Differential diagnosis of dyshidrotic eczema
Pustular psoriasis of the palms and soles (the main complaint of patients is more often pain than itching). "Id" reaction (resulting from a distant source of fungal infection). Inflammatory fungal infection (positive KOH test for fungi). Acute allergic contact dermatitis. Bullous pemphigoid (may be hemorrhagic). Cutaneous T-cell lymphoma (rare).

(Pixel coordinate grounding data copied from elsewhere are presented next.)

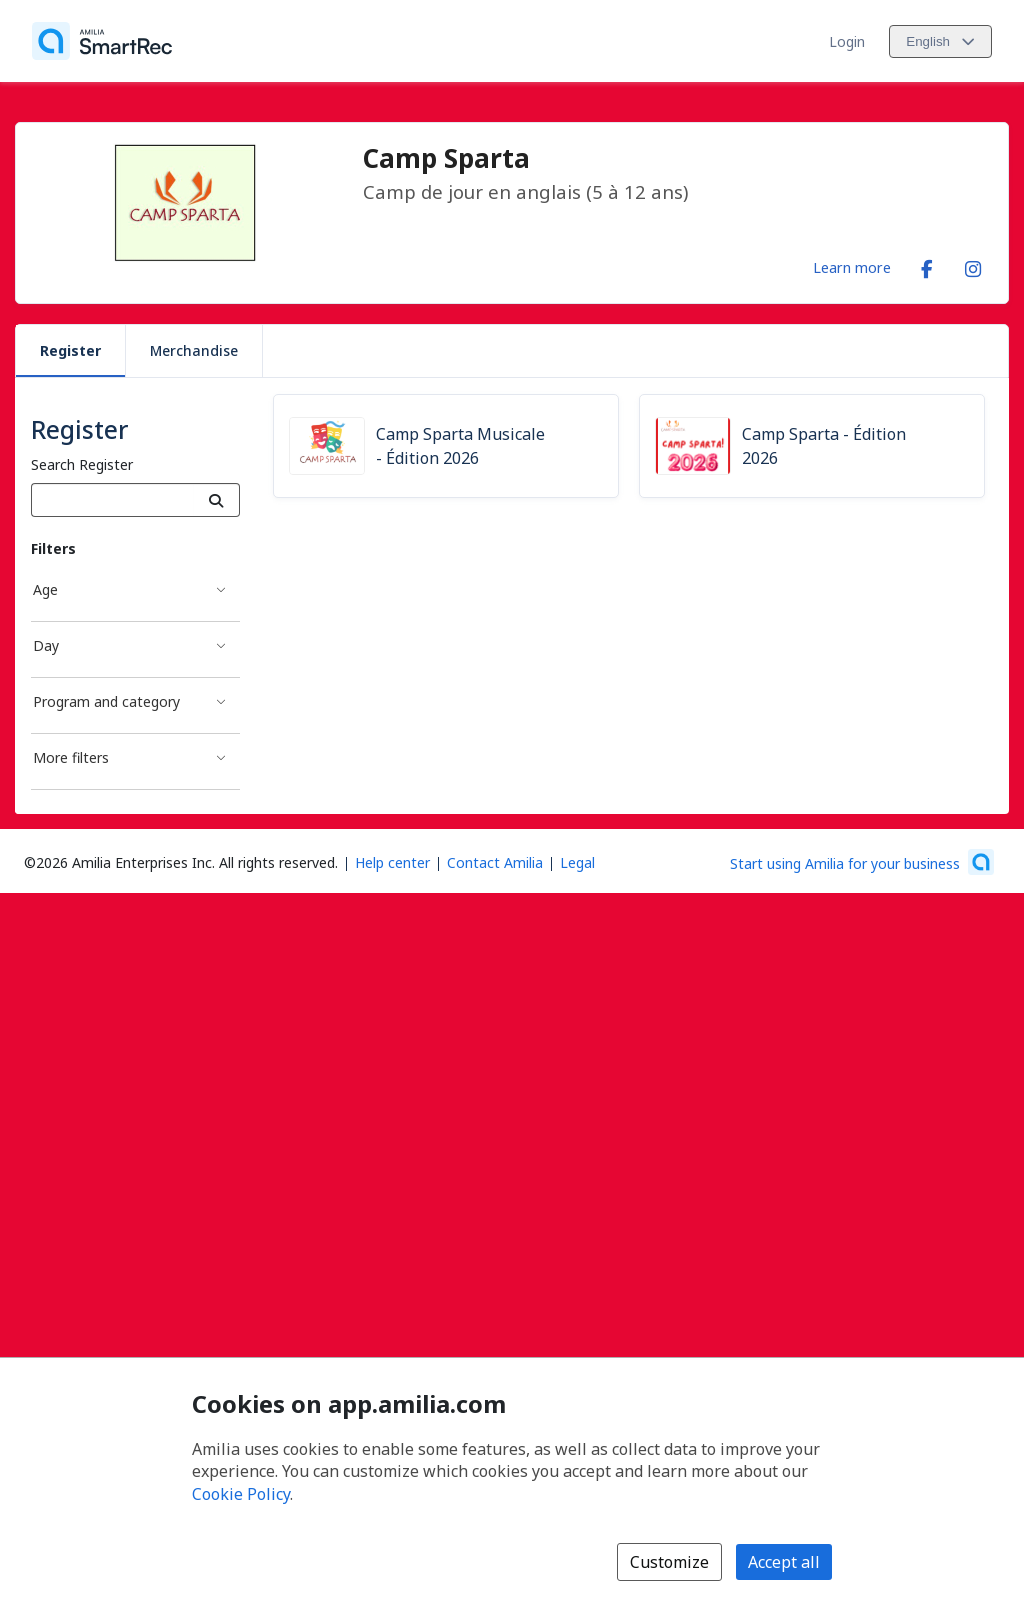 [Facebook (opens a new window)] (927, 265)
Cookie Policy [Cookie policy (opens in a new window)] (241, 1494)
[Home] (102, 41)
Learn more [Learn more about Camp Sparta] (852, 267)
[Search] (216, 500)
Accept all (784, 1562)
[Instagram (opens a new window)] (973, 265)
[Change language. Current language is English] (940, 41)
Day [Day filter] (46, 645)
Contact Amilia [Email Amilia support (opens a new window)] (495, 862)
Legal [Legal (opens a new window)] (577, 862)
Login (847, 41)
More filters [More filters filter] (71, 757)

Treatment of Dyshidrotic Eczema
Treatment of dyshidrotic eczema begins with cool, wet compresses with either tap water or Burow's solution, followed by application of a moderate to high potency steroid cream (groups I or III). Prednisone 0.5-1 mg/kg/day is prescribed, tapering the dose over 1-2 weeks. Some relief may be provided by tacrolimus ointment (Protopic 0.1%), alternated with twice-daily application of a medium-strength topical corticosteroid (groups I-III) in several 3-4-week cycles. Corticosteroids should not be used repeatedly or to treat chronic disease. Systemic antihistamines may relieve itching. Topical psoralen on the palm plus ultraviolet A is an option for treating frequent, torpid rashes. Disulfiram (Antabuse 200 mg/day for 8 weeks) may help nickel-sensitive patients with dyshidrotic palmar eczema. If a distant fungal source is identified and the KOH test is positive, the fungal lesion should be treated with an aggressive topical antifungal (econazole or terbinafine cream daily for 3 weeks) or a short course of systemic antifungals (terbinafine or itraconazole) in dosage and duration appropriate to the lesion. Stress management or elimination may help, and there are isolated reports of cure in some patients.

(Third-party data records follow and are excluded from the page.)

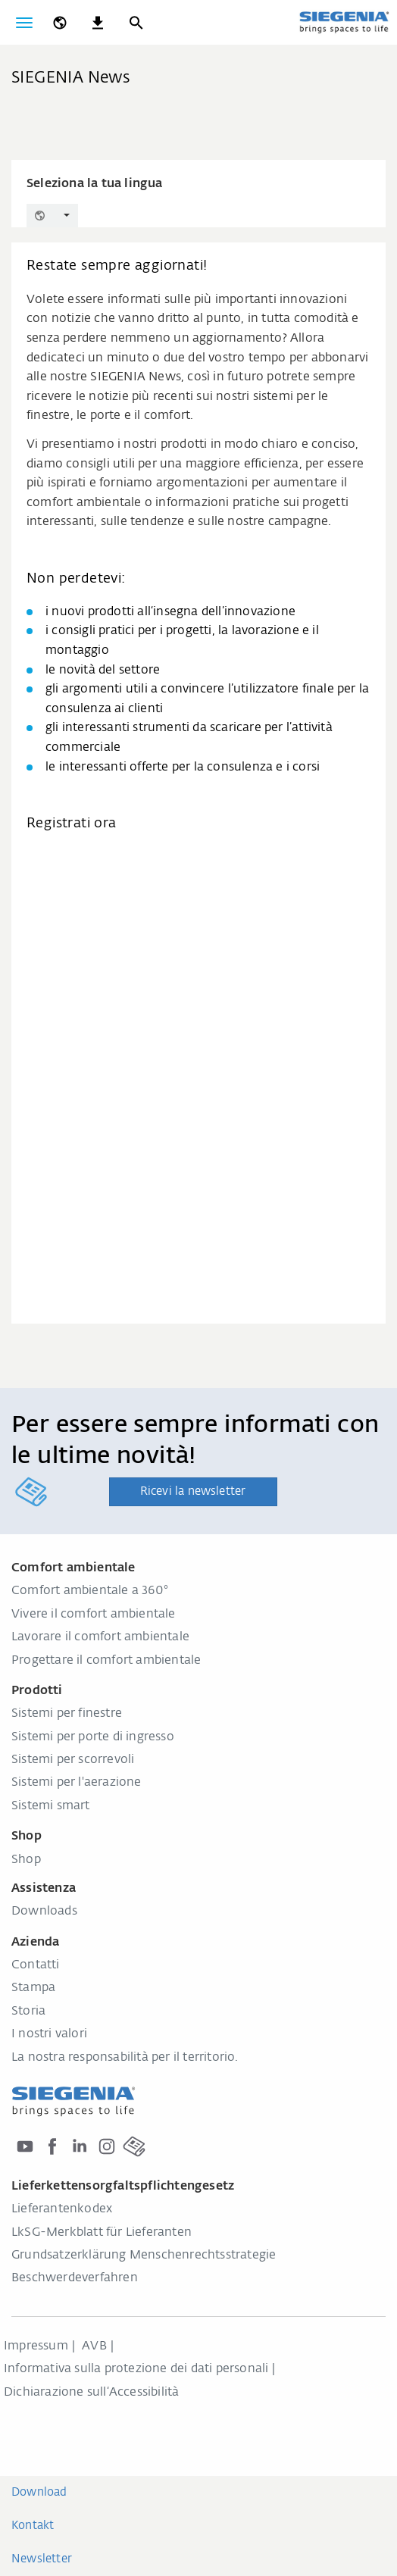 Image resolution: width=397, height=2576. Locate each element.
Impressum (36, 2346)
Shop (26, 1860)
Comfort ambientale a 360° (89, 1591)
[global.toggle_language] (60, 22)
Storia (28, 2011)
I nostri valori (49, 2034)
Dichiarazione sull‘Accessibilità (91, 2393)
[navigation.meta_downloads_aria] (98, 22)
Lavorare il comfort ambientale (100, 1637)
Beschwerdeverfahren (74, 2278)
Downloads (44, 1911)
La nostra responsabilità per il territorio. (125, 2058)
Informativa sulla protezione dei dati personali (136, 2369)
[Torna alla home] (344, 22)
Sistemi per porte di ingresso (92, 1737)
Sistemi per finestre (66, 1714)
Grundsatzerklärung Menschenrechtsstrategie (143, 2255)
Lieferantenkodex (61, 2209)
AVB (94, 2346)
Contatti (35, 1965)
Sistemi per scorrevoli (72, 1760)
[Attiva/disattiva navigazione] (24, 22)
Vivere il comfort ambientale (93, 1614)
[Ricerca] (136, 22)
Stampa (33, 1988)
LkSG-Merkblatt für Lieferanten (101, 2233)
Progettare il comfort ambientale (106, 1661)
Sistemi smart (50, 1806)
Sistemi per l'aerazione (76, 1783) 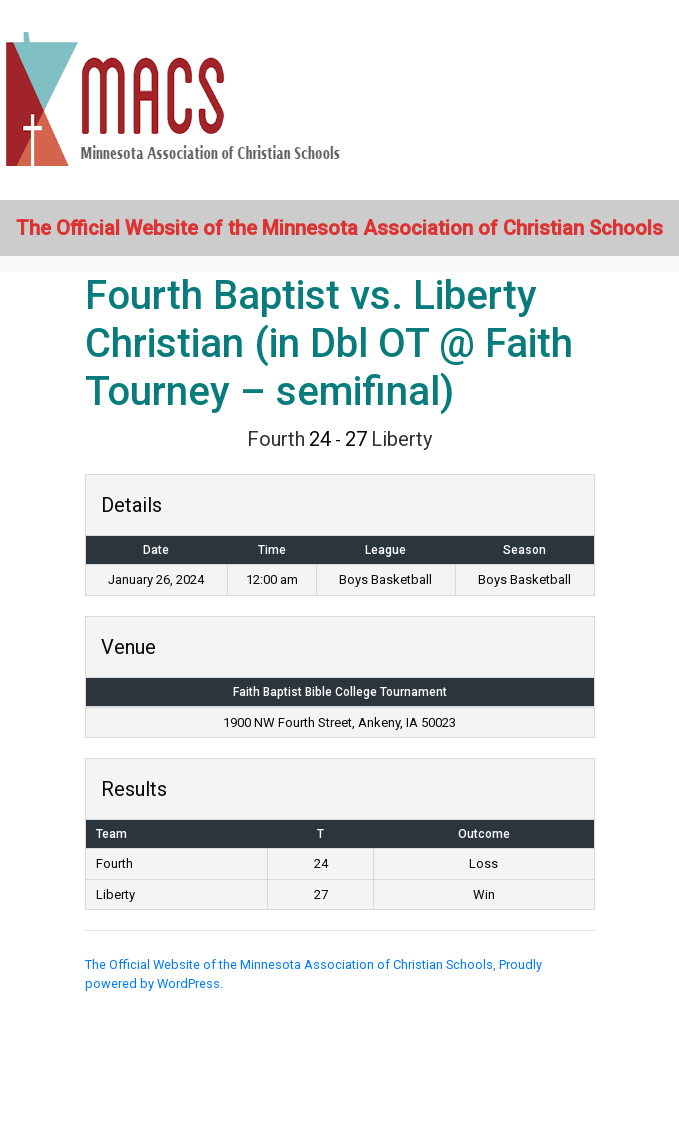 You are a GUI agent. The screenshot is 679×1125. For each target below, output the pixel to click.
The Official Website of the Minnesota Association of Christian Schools (289, 964) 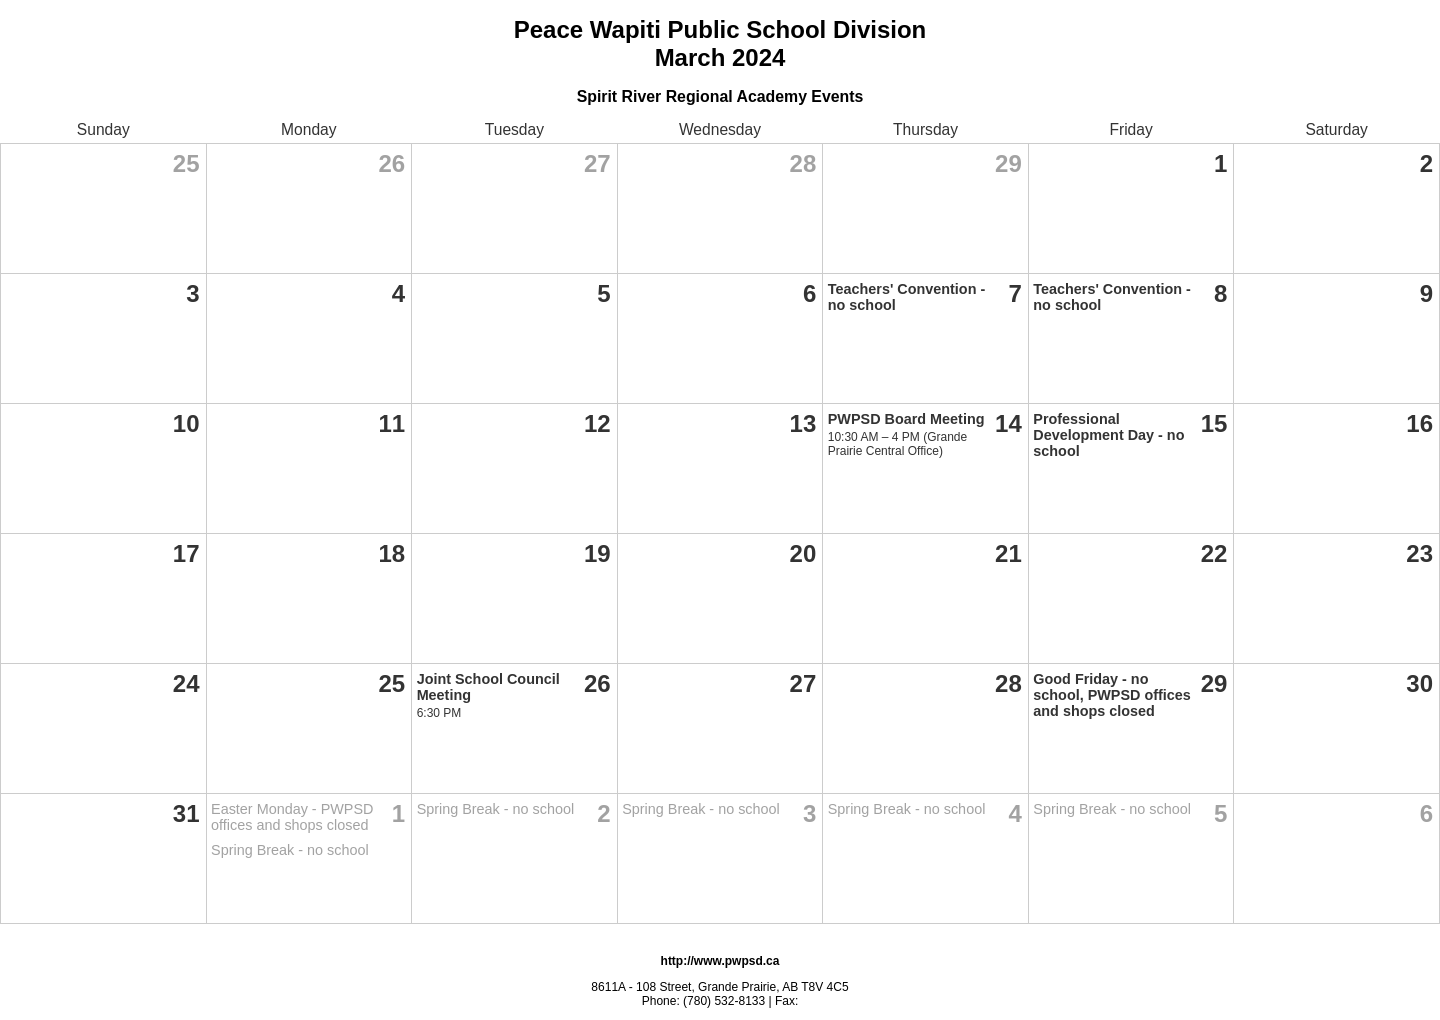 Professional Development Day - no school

If avoidance of allergens identified by patch testing does not improve and the condition remains severe, other treatment options for dyshidrotic eczema may include tap water electrophoresis, intradermal botulinum toxin (100-160 IU), weekly low-dose methotrexate, azathioprine (100-150 mg/day to achieve control, then maintenance doses of 50-100 mg/day), and low-dose external beam radiation therapy.